Be not afraid, ye waiting hearts that weep,
For God 'still giveth his beloved sleep,'
And if an endless sleep he wills—so best"—
will recognize that the agnostic man of science had much in common with the man of faith.
There is still much more to say of him, but this is not the place to say it. Let it be enough to add that those who had the happiness to come near him knew that besides science and philosophy there was room in him for yet many other things; they forgot the learned investigator, the wise man of action, and the fearless combatant as they listened to him talking of letters, of pictures, or of music, always wondering which delighted them most, the sure thrust with which he hit the mark, whatever it might be, or the brilliant wit which flashed around his stroke.
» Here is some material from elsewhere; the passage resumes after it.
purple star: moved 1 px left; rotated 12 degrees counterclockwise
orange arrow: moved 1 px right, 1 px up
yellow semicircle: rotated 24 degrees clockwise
And yet one word more. As an object seen first at a distance changes in aspect to the looker-on who draws nearer and yet more near, features unseen afar off filling up the vision close at hand, so he seemed to change to those who, coming nearer and nearer to him, gained a happy place within his innermost circle; his incisive thought, his wide knowledge, his sure and prompt judgment, his ready and sharp word, all these shrunk away so as to seem but a small part of him; his greater part, and that which most shaped his life, was seen to be a heart full of love, which, clinging round his family and his friends in tenderest devotion, was spread over all his fellow-men in kindness guided by justice.—Nature.